If the NHL season ended today, the Toronto Maple Leafs would be the worst team in the league.
That means the Boston Bruins would have a great chance of selecting first overall in the 2010 NHL entry draft, after acquiring the pick, as well as the Leafs 2011 first-rounder, for Phil Kessel.
When the trade was completed, Leafs GM Brian Burke argued that picking up Kessel was better than what he could get in the first round of the 2010 draft.
He’s right that Kessel is worth an opening-round choice, given that he’s only 22 years old and already has a 36-goal season under his belt.
However, he may not be equal to two top choices, especially if they become lottery selections.
Looking at the top five picks from each NHL draft from 1979 to 2004, a total of nine players have worked their way into the Hockey Hall of Fame, while others during that span are worthy and waiting to be honoured.
In the same time, 57 of those 125 skaters were named to an all-star team during their career and 89 played in 500 games or more. And every player drafted played at least one NHL game.

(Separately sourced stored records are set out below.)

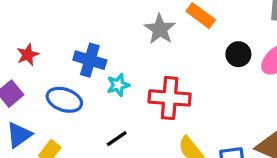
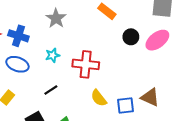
gray star: (160, 29) -> (56, 18), moved
blue cross: (90, 60) -> (18, 36), moved

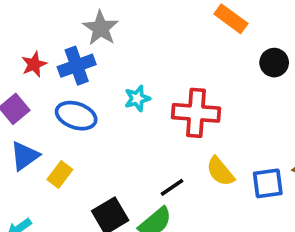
gray star: (56, 18) -> (101, 28), moved
blue cross: (18, 36) -> (77, 66), turned -36
black line: (51, 90) -> (172, 187), moved

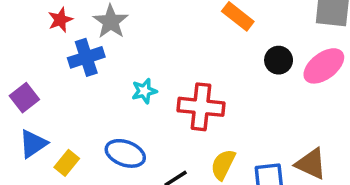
red star: (34, 64) -> (60, 20), moved
blue ellipse: (76, 116) -> (125, 153), moved
yellow semicircle: (220, 171) -> (223, 165), turned 64

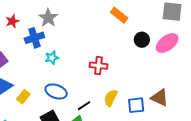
red star: (60, 20) -> (12, 21), moved
cyan star: (144, 91) -> (52, 58), moved
red cross: (201, 107) -> (98, 66), size x0.7

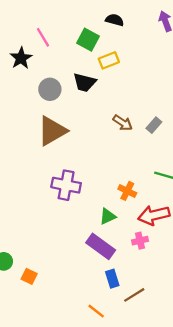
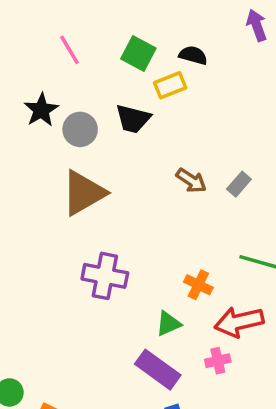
black semicircle: (115, 20) -> (193, 55), moved
black star: (21, 58) -> (41, 110), moved

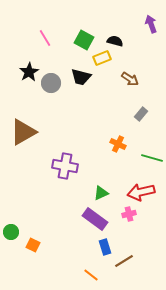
brown arrow: (191, 181) -> (130, 79), moved
brown triangle: (84, 193) -> (23, 132), moved
orange cross: (198, 285) -> (118, 144), moved

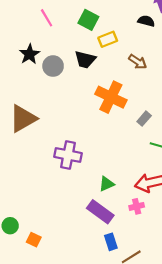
black semicircle: (115, 41) -> (146, 21), moved
gray rectangle: (141, 114) -> (144, 119), moved
orange cross: (118, 144) -> (111, 97), moved, size x1.8

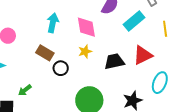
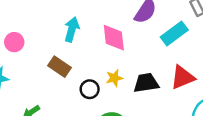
yellow star: (85, 51) -> (114, 78), moved
black circle: (61, 68) -> (90, 89), moved

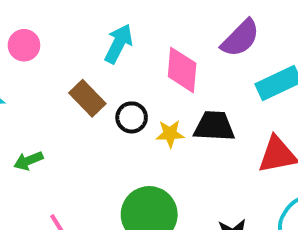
black trapezoid: (146, 83) -> (214, 126), moved
black circle: (90, 89) -> (132, 117), moved

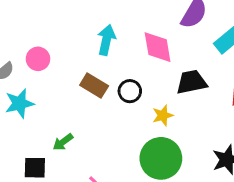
yellow star: (170, 134) -> (163, 115), moved

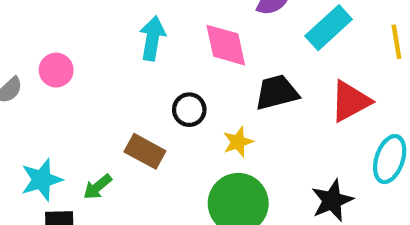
brown rectangle: (94, 85) -> (145, 151), moved
cyan star: (19, 103) -> (42, 180), moved

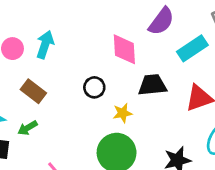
cyan arrow: (152, 38) -> (45, 45), moved
brown rectangle: (145, 151) -> (33, 91), moved

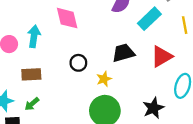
pink diamond: (124, 49) -> (67, 18), moved
brown rectangle: (33, 91) -> (31, 74), turned -30

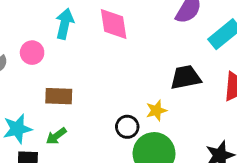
cyan arrow: (34, 36) -> (65, 24), moved
black circle: (78, 63) -> (127, 127), moved

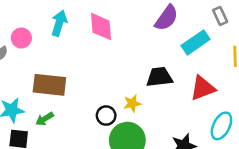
pink circle: (32, 53) -> (21, 38), moved
brown rectangle: (59, 96) -> (49, 85), size x1.4

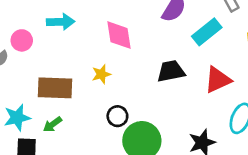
cyan arrow: (59, 23) -> (61, 22), turned 75
pink diamond: (101, 27) -> (119, 35), moved
yellow star: (132, 103) -> (101, 74), moved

Thus, the consensus is there that, although not a guarantee, a top five draft choice is very important and, more often than not, provides a solid NHLer.
Looking ahead to the crop of players that could be in the top five for 2010, the Leafs could miss out on a handful of Canadian Hockey League stars.
Taylor Hall, a Kingston, Ont. native, is currently projected to go No. 1 overall thanks to his performance at the 2008 world under-18 championship and Ivan Hlinka International under-18 tournament.
Hall was also part of the 2009 Memorial Cup champion Windsor Spitfires and was named the MVP for that event. He has 11 goals and 16 assists in 14 games this season.
Joining him is Spitfires teammate Cam Fowler. He has two goals and 18 assists from the point and is also defensively responsible with a plus-10 rating.
Tyler Seguin of the Plymouth Whalers sits third, but that could change soon. He leads the OHL in goals and is only one point behind Hall for the league lead in that category.
It will be interesting to see if trading these picks will bite the Leafs in the backside like it has in the past.
In 1989, the Leafs traded their first-round selection in the 1991 draft to the New Jersey Devils for journeyman blueliner Tom Kurvers.
That pick was used by the Devils to take Scott Niedermayer third overall, a future Norris Trophy winner and four-time Stanley Cup champion.
Seven years later, the Leafs reacquired their only first overall selection ever, Wendel Clark, along with Mathieu Schneider and D.J. Smith, giving up a first-rounder that in 1997 that turned out to be Roberto Luongo.
Luongo, drafted fourth overall, has gone on to become one of the best goalies in the NHL today.